Einen einfachen Ausweg aus der Situation gibt es wohl kaum. Holzgerlingen sei bereits gut aufgestellt, was die Jugendsozialarbeit betrifft, und mit dem Netzwerk, das das Waldhaus zur Verfügung stellt, sind im Kreis bereits zahlreiche Hilfssysteme etabliert, die es an anderen Orten in dieser Form nicht gebe, sagt Michael Groh.

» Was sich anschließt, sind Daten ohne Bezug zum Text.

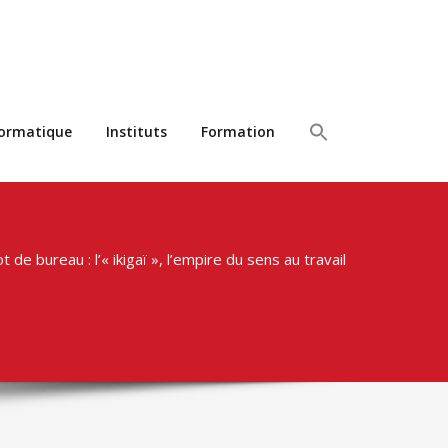
formatique
Instituts
Formation
t de bureau : l’« ikigaï », l’empire du sens au travail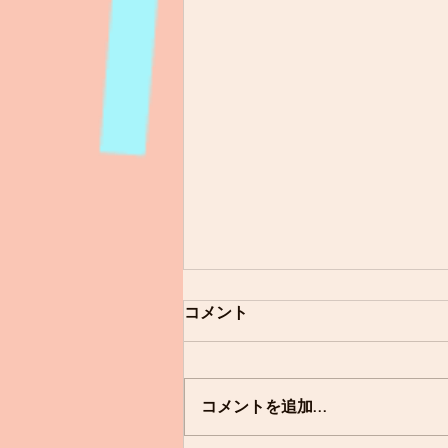
コメント
寒天遊び
コメントを追加…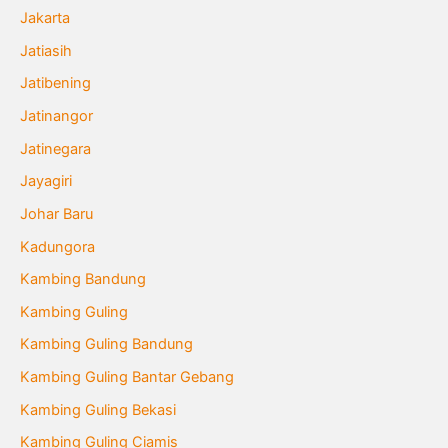
Jakarta
Jatiasih
Jatibening
Jatinangor
Jatinegara
Jayagiri
Johar Baru
Kadungora
Kambing Bandung
Kambing Guling
Kambing Guling Bandung
Kambing Guling Bantar Gebang
Kambing Guling Bekasi
Kambing Guling Ciamis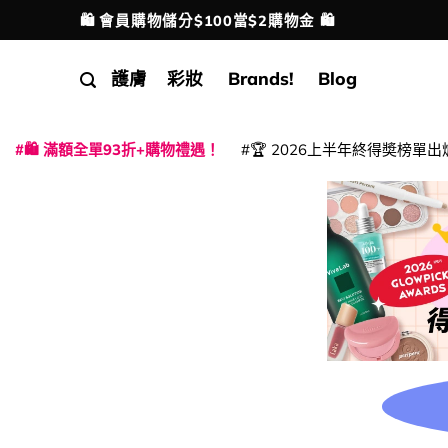
Skip
🛍️ 會員購物儲分$100當$2購物金 🛍️
配送港澳
to
content
護膚
彩妝
Brands!
Blog
🛍️ 滿額全單93折+購物禮遇！
🏆 2026上半年終得奬榜單出
|
|
|
|
|
|
|
|
|
|
|
|
|
|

Doch trotzdem ist die Not groß. Eine konkrete Erleichterung für die Schulsozialarbeiterinnen wären Schulpsychologen, die direkt an der Schule verfügbar wären. „Wir sind kein Ersatz für eine psychologische Beratung und können keine Diagnosen stellen“, sagt Kerstin Ederer. Ihre Aufgabe sei es, Beziehungen zu den jungen Leuten aufzubauen, herauszufinden, wo genau das Problem liegt, und dann an Hilfssysteme wie psychologische Beratungsstellen oder gar das Jugendamt weiterzuleiten. Doch genau hier hakt es: Viele Anschlussstellen sind überlastet – auf einen Therapieplatz warten Schülerinnen und Schüler zwischen sechs Monaten und drei Jahren.